Dianne Dumanoski is the author, most
recently, of The End of the Long Summer: Why We Must Remake Our Civilization to Survive on A Volatile Earth,
which confronts the double jeopardy of the 21st century: modern industrial civilization is unhinging the stable climate required for the civilized way of life and,
at the same time, making human societies vulnerable to collapse through globalization.
She began reporting on the growing burden of human activity on the natural world in 1970 on the first Earth Day, and, in the four decades since,
her work in both television and print has chronicled the escalation from early concerns about dirty air and dirty water to today’s planetary emergency.
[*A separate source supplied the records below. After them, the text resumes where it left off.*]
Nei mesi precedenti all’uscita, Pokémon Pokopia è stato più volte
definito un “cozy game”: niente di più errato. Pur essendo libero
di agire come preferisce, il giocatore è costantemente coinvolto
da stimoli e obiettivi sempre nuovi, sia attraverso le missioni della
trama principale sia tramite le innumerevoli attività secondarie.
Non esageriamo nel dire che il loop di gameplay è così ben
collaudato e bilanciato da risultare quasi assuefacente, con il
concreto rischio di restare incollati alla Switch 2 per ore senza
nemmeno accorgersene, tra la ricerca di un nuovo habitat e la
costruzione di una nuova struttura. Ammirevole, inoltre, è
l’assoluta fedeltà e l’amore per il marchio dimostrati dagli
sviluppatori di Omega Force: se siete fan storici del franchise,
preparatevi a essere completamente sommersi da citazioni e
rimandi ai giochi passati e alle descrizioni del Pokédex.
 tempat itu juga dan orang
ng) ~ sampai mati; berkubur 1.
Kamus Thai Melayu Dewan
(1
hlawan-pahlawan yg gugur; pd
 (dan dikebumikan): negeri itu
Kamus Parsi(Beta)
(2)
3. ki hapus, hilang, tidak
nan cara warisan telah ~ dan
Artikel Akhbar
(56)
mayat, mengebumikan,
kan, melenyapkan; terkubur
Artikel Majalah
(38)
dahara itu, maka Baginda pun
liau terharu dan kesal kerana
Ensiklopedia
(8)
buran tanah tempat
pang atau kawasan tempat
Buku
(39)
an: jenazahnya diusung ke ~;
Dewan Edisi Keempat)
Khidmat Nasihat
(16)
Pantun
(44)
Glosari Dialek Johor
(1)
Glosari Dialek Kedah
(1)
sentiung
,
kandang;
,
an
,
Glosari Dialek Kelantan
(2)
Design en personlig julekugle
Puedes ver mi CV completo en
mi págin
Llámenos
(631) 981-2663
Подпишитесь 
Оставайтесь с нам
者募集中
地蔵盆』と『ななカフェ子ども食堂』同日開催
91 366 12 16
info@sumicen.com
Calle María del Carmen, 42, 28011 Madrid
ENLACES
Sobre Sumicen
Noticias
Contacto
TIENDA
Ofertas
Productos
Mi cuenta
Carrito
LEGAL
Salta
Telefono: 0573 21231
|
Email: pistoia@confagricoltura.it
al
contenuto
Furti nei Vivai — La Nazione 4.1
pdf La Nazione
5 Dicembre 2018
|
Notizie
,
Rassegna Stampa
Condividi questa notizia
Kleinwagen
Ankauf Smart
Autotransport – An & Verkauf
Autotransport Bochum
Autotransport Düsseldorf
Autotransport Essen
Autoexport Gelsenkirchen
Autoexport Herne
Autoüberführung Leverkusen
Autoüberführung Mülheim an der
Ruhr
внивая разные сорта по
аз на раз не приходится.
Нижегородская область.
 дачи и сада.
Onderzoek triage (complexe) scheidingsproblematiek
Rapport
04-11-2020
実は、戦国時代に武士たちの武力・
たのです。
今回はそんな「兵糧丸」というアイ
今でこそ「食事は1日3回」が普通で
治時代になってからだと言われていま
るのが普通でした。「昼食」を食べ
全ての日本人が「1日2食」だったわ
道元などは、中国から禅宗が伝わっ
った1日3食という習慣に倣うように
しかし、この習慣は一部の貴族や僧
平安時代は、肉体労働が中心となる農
From 1983 to 1993, she worked full-time on the environmental beat at the Boston Globe and was among the pioneers reporting on the new generation
of global environmental issues, including ozone depletion, global warming, and the accelerating loss of species. Her reporting combined expertise in
the scientific questions with a strong interest in the political process of making policy. She covered not only the scientific expeditions to discover
why Antarctica was suffering dramatic ozone loss but also the negotiations on the Montreal Protocol, an international treaty signed in 1987 to phase
out the man-made chemicals attacking the ozone layer. In June of 1992, she reported on the Earth Summit in Rio.
With scientists Theo Colborn and Pete Myers, she wrote the book Our Stolen Future, now translated into 15 languages, which laid out the then
emerging scientific case that a wide range of man-made chemicals called endocrine disruptors can disrupt delicate hormone systems and derail
development. The consequences, sometimes not detectable until years or decades after exposure, include reduced disease resistance, diminished
and compromised intelligence and behavior.